*** Source material Section Begins ***

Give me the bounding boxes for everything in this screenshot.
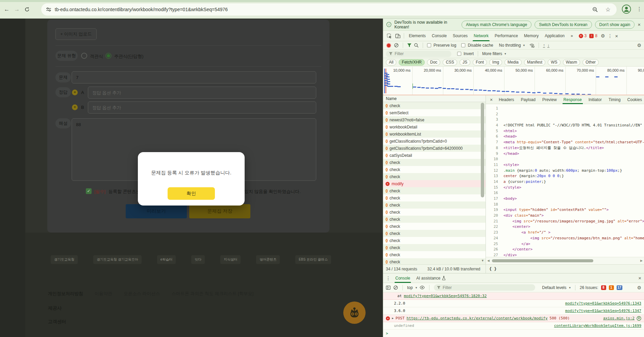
devtools-settings-icon[interactable]: ⚙: [601, 33, 605, 39]
chip-fetchxhr[interactable]: Fetch/XHR: [399, 59, 425, 66]
preserve-log-label[interactable]: Preserve log: [434, 43, 456, 48]
horizontal-scrollbar[interactable]: ◀ ▶: [486, 257, 644, 264]
save-workbook-button[interactable]: 문제집 저장: [189, 204, 250, 218]
disable-cache-label[interactable]: Disable cache: [468, 43, 493, 48]
network-request-row[interactable]: {}check: [383, 223, 486, 230]
filter-toggle-icon[interactable]: [407, 43, 412, 47]
detail-tab-timing[interactable]: Timing: [605, 95, 624, 104]
bookmark-star-icon[interactable]: ☆: [605, 6, 611, 13]
zoom-out-icon[interactable]: [592, 7, 598, 13]
chatbot-button[interactable]: [343, 302, 366, 324]
chip-ws[interactable]: WS: [548, 59, 560, 66]
footer-link[interactable]: 이용약관: [95, 291, 112, 297]
network-settings-icon[interactable]: ⚙: [637, 43, 641, 48]
network-request-row[interactable]: {}check: [383, 237, 486, 244]
confirm-button[interactable]: 확인: [168, 187, 215, 200]
detail-tab-preview[interactable]: Preview: [539, 95, 560, 104]
tab-application[interactable]: Application: [542, 31, 568, 41]
footer-link[interactable]: 오픈소스 라이선스: [124, 291, 160, 297]
network-request-row[interactable]: {}check: [383, 251, 486, 258]
answer-a-input[interactable]: [88, 87, 316, 99]
detail-tab-cookies[interactable]: Cookies: [624, 95, 644, 104]
request-url-link[interactable]: https://tb-edu.ontactedu.co.kr/external/…: [406, 316, 547, 320]
network-conditions-icon[interactable]: [529, 43, 535, 48]
tab-console[interactable]: Console: [429, 31, 450, 41]
search-icon[interactable]: [414, 43, 419, 48]
more-tabs-icon[interactable]: »: [568, 31, 576, 41]
chip-css[interactable]: CSS: [443, 59, 457, 66]
network-request-row[interactable]: {}check: [383, 258, 486, 264]
chip-wasm[interactable]: Wasm: [563, 59, 580, 66]
network-overview-timeline[interactable]: 10,000 ms20,000 ms30,000 ms40,000 ms50,0…: [383, 67, 644, 95]
scroll-left-icon[interactable]: ◀: [487, 259, 490, 262]
question-input[interactable]: [72, 71, 316, 83]
scroll-down-icon[interactable]: ▼: [481, 259, 484, 262]
expand-triangle-icon[interactable]: ▶: [392, 317, 394, 320]
export-har-icon[interactable]: ↓: [547, 43, 549, 48]
clear-icon[interactable]: [394, 43, 399, 48]
detail-tab-initiator[interactable]: Initiator: [585, 95, 605, 104]
preserve-log-checkbox[interactable]: [427, 43, 431, 47]
network-request-row[interactable]: {}semSelect: [383, 109, 486, 116]
network-request-row[interactable]: {}check: [383, 201, 486, 209]
drawer-menu-icon[interactable]: ⋮: [386, 275, 391, 281]
url-text[interactable]: tb-edu.ontactedu.co.kr/contentlibrary/wo…: [55, 7, 592, 12]
console-filter-input[interactable]: Filter: [434, 284, 535, 291]
network-request-row[interactable]: {}getClassifications?prbmCatId=0: [383, 138, 486, 145]
invert-checkbox[interactable]: [457, 52, 461, 56]
preview-button[interactable]: 미리보기: [126, 204, 187, 218]
hscroll-thumb[interactable]: [492, 259, 593, 262]
detail-tab-headers[interactable]: Headers: [495, 95, 517, 104]
drawer-close-icon[interactable]: ×: [638, 275, 641, 281]
source-link[interactable]: contentLibraryWorkBookSetupItem.js:1699: [554, 323, 641, 328]
chip-js[interactable]: JS: [460, 59, 470, 66]
network-request-row[interactable]: {}newest3?noti=false: [383, 116, 486, 123]
invert-label[interactable]: Invert: [464, 51, 474, 56]
match-language-button[interactable]: Always match Chrome's language: [462, 21, 531, 29]
answer-b-input[interactable]: [88, 101, 316, 114]
network-request-row[interactable]: {}check: [383, 216, 486, 223]
tab-sources[interactable]: Sources: [450, 31, 471, 41]
notification-close-icon[interactable]: ×: [638, 22, 641, 27]
network-request-row[interactable]: {}workbookDetail: [383, 123, 486, 130]
console-clear-icon[interactable]: [393, 285, 398, 290]
source-link[interactable]: modify?type=01&wrkbkSeq=54976:1343: [565, 301, 641, 306]
profile-avatar-icon[interactable]: [622, 4, 631, 14]
issues-link[interactable]: 26 Issues:: [580, 285, 598, 290]
add-option-a-icon[interactable]: +: [72, 90, 78, 95]
radio-subjective[interactable]: [105, 53, 112, 59]
radio-subjective-label[interactable]: 주관식(단답형): [114, 53, 144, 59]
detail-tab-payload[interactable]: Payload: [518, 95, 539, 104]
tab-ai-assistance[interactable]: AI assistance: [414, 273, 448, 283]
issues-badge[interactable]: ! 8: [589, 33, 597, 38]
site-settings-icon[interactable]: [46, 7, 51, 12]
scroll-right-icon[interactable]: ▶: [640, 259, 643, 262]
radio-objective[interactable]: [81, 53, 87, 59]
consent-checkbox[interactable]: ✓: [86, 188, 92, 194]
source-link[interactable]: modify?type=01&wrkbkSeq=54976:1347: [565, 309, 641, 313]
chip-img[interactable]: Img: [489, 59, 502, 66]
more-filters-button[interactable]: More filters: [482, 51, 502, 56]
live-expression-icon[interactable]: [420, 286, 425, 289]
response-code-view[interactable]: 1234<!DOCTYPE html PUBLIC "-//W3C//DTD H…: [486, 104, 644, 257]
disable-cache-checkbox[interactable]: [461, 43, 465, 47]
forward-icon[interactable]: →: [13, 5, 21, 14]
issue-count-blue[interactable]: 17: [617, 285, 622, 290]
network-request-row[interactable]: {}workbookItemList: [383, 130, 486, 138]
tab-performance[interactable]: Performance: [492, 31, 521, 41]
radio-objective-label[interactable]: 객관식: [90, 53, 103, 59]
inspect-icon[interactable]: [387, 33, 392, 39]
network-request-row[interactable]: {}check: [383, 102, 486, 109]
chip-font[interactable]: Font: [473, 59, 487, 66]
chip-media[interactable]: Media: [504, 59, 522, 66]
devtools-menu-icon[interactable]: ⋮: [608, 33, 613, 39]
ai-insight-icon[interactable]: [637, 316, 641, 321]
chip-other[interactable]: Other: [583, 59, 599, 66]
network-request-row[interactable]: {}check: [383, 166, 486, 173]
chip-all[interactable]: All: [386, 59, 396, 66]
devtools-close-icon[interactable]: ×: [615, 33, 618, 39]
tab-elements[interactable]: Elements: [406, 31, 429, 41]
throttling-select[interactable]: No throttling: [499, 43, 521, 48]
network-request-row[interactable]: {}catSysDetail: [383, 152, 486, 159]
network-request-row[interactable]: {}check: [383, 209, 486, 216]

*** Source material Section Ends ***

Exercise brief: Take the listing above and retype it exactly. Its pictures are to be omitted.

Solved problem:
Give me the bounding boxes for everything in this screenshot.
devtools-settings-icon[interactable]: ⚙: [601, 33, 605, 39]
chip-fetchxhr[interactable]: Fetch/XHR: [399, 59, 425, 66]
preserve-log-label[interactable]: Preserve log: [434, 43, 456, 48]
horizontal-scrollbar[interactable]: ◀ ▶: [486, 257, 644, 264]
save-workbook-button[interactable]: 문제집 저장: [189, 204, 250, 218]
disable-cache-label[interactable]: Disable cache: [468, 43, 493, 48]
network-request-row[interactable]: {}check: [383, 223, 486, 230]
filter-toggle-icon[interactable]: [407, 43, 412, 47]
detail-tab-timing[interactable]: Timing: [605, 95, 624, 104]
bookmark-star-icon[interactable]: ☆: [605, 6, 611, 13]
zoom-out-icon[interactable]: [592, 7, 598, 13]
chatbot-button[interactable]: [343, 302, 366, 324]
chip-ws[interactable]: WS: [548, 59, 560, 66]
footer-link[interactable]: 이용약관: [95, 291, 112, 297]
network-settings-icon[interactable]: ⚙: [637, 43, 641, 48]
network-request-row[interactable]: {}check: [383, 237, 486, 244]
confirm-button[interactable]: 확인: [168, 187, 215, 200]
detail-tab-preview[interactable]: Preview: [539, 95, 560, 104]
tab-application[interactable]: Application: [542, 31, 568, 41]
footer-link[interactable]: 오픈소스 라이선스: [124, 291, 160, 297]
network-request-row[interactable]: {}check: [383, 251, 486, 258]
answer-a-input[interactable]: [88, 87, 316, 99]
detail-tab-cookies[interactable]: Cookies: [624, 95, 644, 104]
request-url-link[interactable]: https://tb-edu.ontactedu.co.kr/external/…: [406, 316, 547, 320]
network-conditions-icon[interactable]: [529, 43, 535, 48]
tab-console[interactable]: Console: [429, 31, 450, 41]
search-icon[interactable]: [414, 43, 419, 48]
more-tabs-icon[interactable]: »: [568, 31, 576, 41]
chip-css[interactable]: CSS: [443, 59, 457, 66]
network-request-row[interactable]: {}check: [383, 258, 486, 264]
chip-wasm[interactable]: Wasm: [563, 59, 580, 66]
network-overview-timeline[interactable]: 10,000 ms20,000 ms30,000 ms40,000 ms50,0…: [383, 67, 644, 95]
scroll-left-icon[interactable]: ◀: [487, 259, 490, 262]
question-input[interactable]: [72, 71, 316, 83]
scroll-down-icon[interactable]: ▼: [481, 259, 484, 262]
expand-triangle-icon[interactable]: ▶: [392, 317, 394, 320]
export-har-icon[interactable]: ↓: [547, 43, 549, 48]
clear-icon[interactable]: [394, 43, 399, 48]
detail-tab-initiator[interactable]: Initiator: [585, 95, 605, 104]
preserve-log-checkbox[interactable]: [427, 43, 431, 47]
network-request-row[interactable]: {}semSelect: [383, 109, 486, 116]
network-request-row[interactable]: {}check: [383, 201, 486, 209]
drawer-menu-icon[interactable]: ⋮: [386, 275, 391, 281]
url-text[interactable]: tb-edu.ontactedu.co.kr/contentlibrary/wo…: [55, 7, 592, 12]
console-filter-input[interactable]: Filter: [434, 284, 535, 291]
network-request-row[interactable]: {}getClassifications?prbmCatId=0: [383, 138, 486, 145]
invert-checkbox[interactable]: [457, 52, 461, 56]
preview-button[interactable]: 미리보기: [126, 204, 187, 218]
hscroll-thumb[interactable]: [492, 259, 593, 262]
detail-tab-headers[interactable]: Headers: [495, 95, 517, 104]
drawer-close-icon[interactable]: ×: [638, 275, 641, 281]
source-link[interactable]: contentLibraryWorkBookSetupItem.js:1699: [554, 323, 641, 328]
chip-js[interactable]: JS: [460, 59, 470, 66]
network-request-row[interactable]: {}newest3?noti=false: [383, 116, 486, 123]
invert-label[interactable]: Invert: [464, 51, 474, 56]
match-language-button[interactable]: Always match Chrome's language: [462, 21, 531, 29]
answer-b-input[interactable]: [88, 101, 316, 114]
network-request-row[interactable]: {}check: [383, 216, 486, 223]
tab-sources[interactable]: Sources: [450, 31, 471, 41]
notification-close-icon[interactable]: ×: [638, 22, 641, 27]
network-request-row[interactable]: {}workbookDetail: [383, 123, 486, 130]
console-clear-icon[interactable]: [393, 285, 398, 290]
source-link[interactable]: modify?type=01&wrkbkSeq=54976:1343: [565, 301, 641, 306]
profile-avatar-icon[interactable]: [622, 4, 631, 14]
issues-link[interactable]: 26 Issues:: [580, 285, 598, 290]
add-option-a-icon[interactable]: +: [72, 90, 78, 95]
radio-subjective[interactable]: [105, 53, 112, 59]
radio-subjective-label[interactable]: 주관식(단답형): [114, 53, 144, 59]
detail-tab-payload[interactable]: Payload: [518, 95, 539, 104]
tab-ai-assistance[interactable]: AI assistance: [414, 273, 448, 283]
issues-badge[interactable]: ! 8: [589, 33, 597, 38]
site-settings-icon[interactable]: [46, 7, 51, 12]
scroll-right-icon[interactable]: ▶: [640, 259, 643, 262]
radio-objective[interactable]: [81, 53, 87, 59]
consent-checkbox[interactable]: ✓: [86, 188, 92, 194]
source-link[interactable]: modify?type=01&wrkbkSeq=54976:1347: [565, 309, 641, 313]
chip-img[interactable]: Img: [489, 59, 502, 66]
more-filters-button[interactable]: More filters: [482, 51, 502, 56]
live-expression-icon[interactable]: [420, 286, 425, 289]
response-code-view[interactable]: 1234<!DOCTYPE html PUBLIC "-//W3C//DTD H…: [486, 104, 644, 257]
disable-cache-checkbox[interactable]: [461, 43, 465, 47]
forward-icon[interactable]: →: [13, 5, 21, 14]
issue-count-blue[interactable]: 17: [617, 285, 622, 290]
network-request-row[interactable]: {}workbookItemList: [383, 130, 486, 138]
tab-performance[interactable]: Performance: [492, 31, 521, 41]
radio-objective-label[interactable]: 객관식: [90, 53, 103, 59]
inspect-icon[interactable]: [387, 33, 392, 39]
network-request-row[interactable]: {}check: [383, 102, 486, 109]
chip-font[interactable]: Font: [473, 59, 487, 66]
chip-media[interactable]: Media: [504, 59, 522, 66]
devtools-menu-icon[interactable]: ⋮: [608, 33, 613, 39]
ai-insight-icon[interactable]: [637, 316, 641, 321]
chip-other[interactable]: Other: [583, 59, 599, 66]
network-request-row[interactable]: {}check: [383, 166, 486, 173]
chip-all[interactable]: All: [386, 59, 396, 66]
devtools-close-icon[interactable]: ×: [615, 33, 618, 39]
tab-elements[interactable]: Elements: [406, 31, 429, 41]
throttling-select[interactable]: No throttling: [499, 43, 521, 48]
network-request-row[interactable]: {}catSysDetail: [383, 152, 486, 159]
network-request-row[interactable]: {}check: [383, 209, 486, 216]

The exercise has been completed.